Said the Ethiopian to Baviaan, ‘Can you tell me the present habitat of the aboriginal Fauna?’ (That meant just the same thing, but the Ethiopian always used long words. He was a grown-up.)
And Baviaan winked.
He
knew.
Then said Baviaan, ‘The game has gone into other spots; and my advice to you, Leopard, is to go into other spots as soon as you can.’
And the Ethiopian said, ‘That is all very fine, but I wish to know whither the aboriginal Fauna has migrated.’
Then said Baviaan, ‘The aboriginal Fauna has joined the aboriginal Flora because it was high time for a change; and my advice to you, Ethiopian, is to change as soon as you can.’
That puzzled the Leopard and the Ethiopian, but they set off to look for the aboriginal Flora, and presently, after ever so many days, they saw a great, high, tall forest full of tree trunks all ‘sclusively speckled and sprottled and spottled, dotted and splashed and slashed and hatched and cross-hatched with shadows. (Say that quickly aloud, and you will see how
very
shadowy the forest must have been.)
‘What is this,’ said the Leopard, ‘that is so ‘sclusively dark, and yet so full of little pieces of light?’
‘I don’t know,’ said the Ethiopian, ‘but it ought to be the aboriginal Flora.

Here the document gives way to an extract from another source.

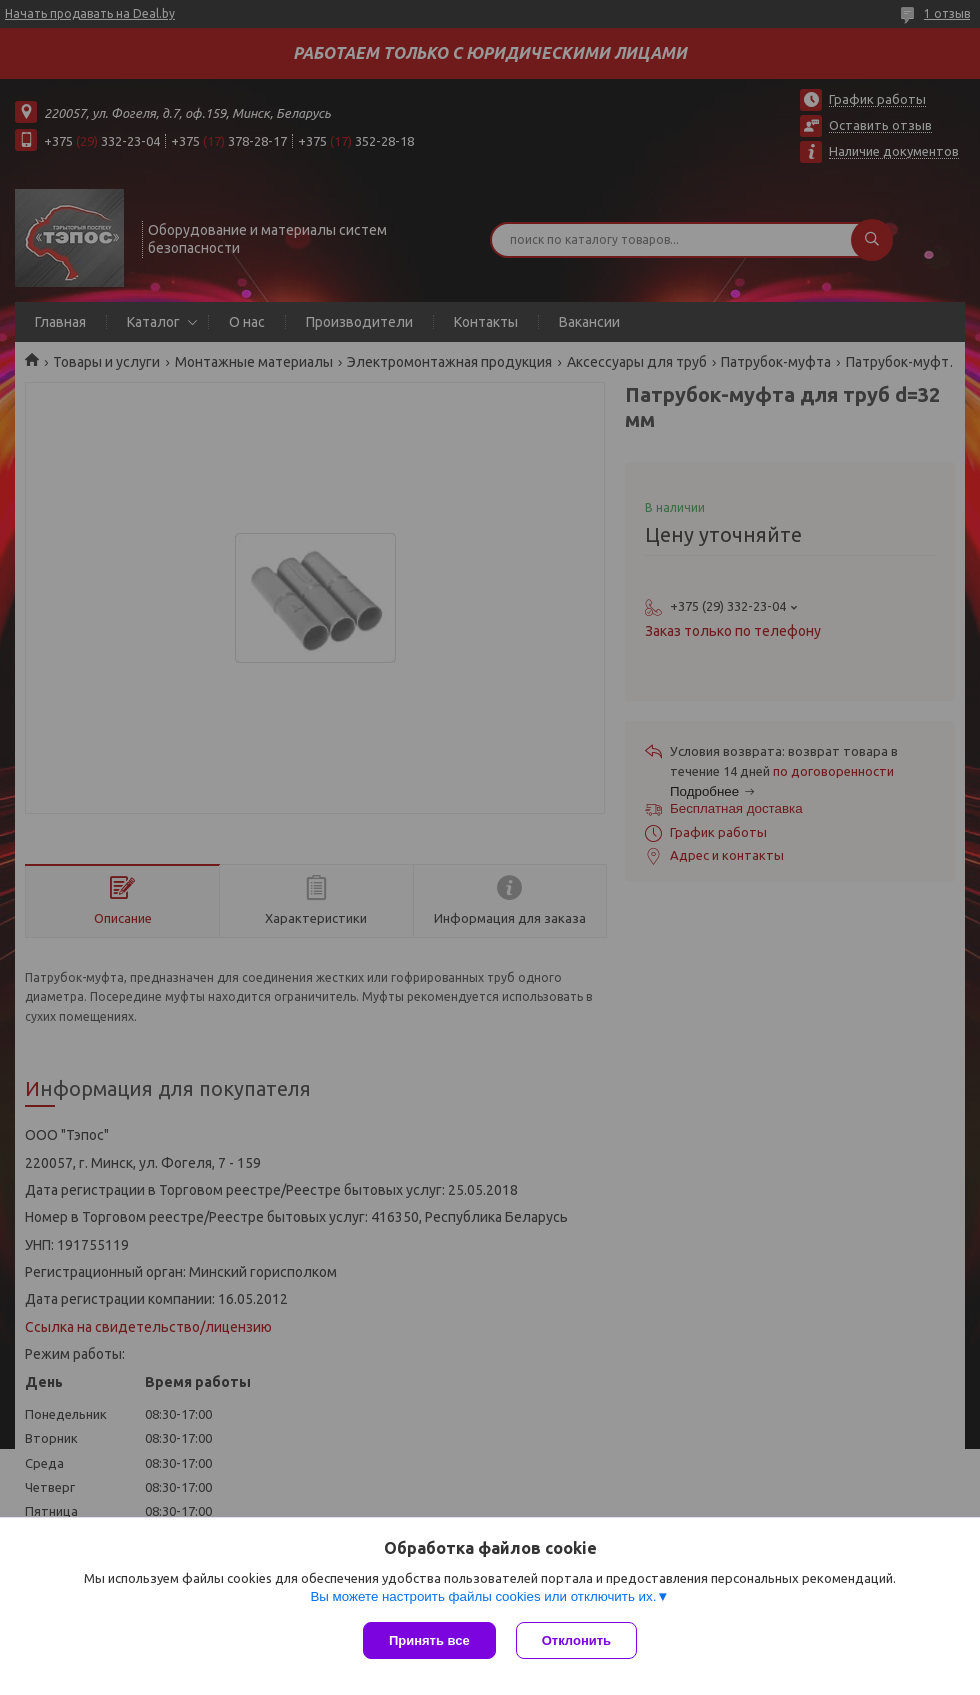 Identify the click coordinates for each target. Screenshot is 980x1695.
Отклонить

I can smell Giraffe, and I can hear Giraffe, but I can’t see Giraffe.’
‘That’s curious,’ said the Leopard. ‘I suppose it is because we have just come in out of the sunshine. I can smell Zebra, and I can hear Zebra, but I can’t see Zebra.’
‘Wait a bit,’ said the Ethiopian. ‘It’s a long time since we’ve hunted ‘em. Perhaps we’ve forgotten what they were like.’
‘Fiddle!’ said the Leopard. ‘I remember them perfectly on the High Veldt, especially their marrow-bones. Giraffe is about seventeen feet high, of a ‘sclusively fulvous golden-yellow from head to heel; and Zebra is about four and a half feet high, of a ‘sclusively grey-fawn colour from head to heel.’
‘Umm,’ said the Ethiopian, looking into the speckly-spickly shadows of the aboriginal Flora-forest. ‘Then they ought to show up in this dark place like ripe bananas in a smoke-house.’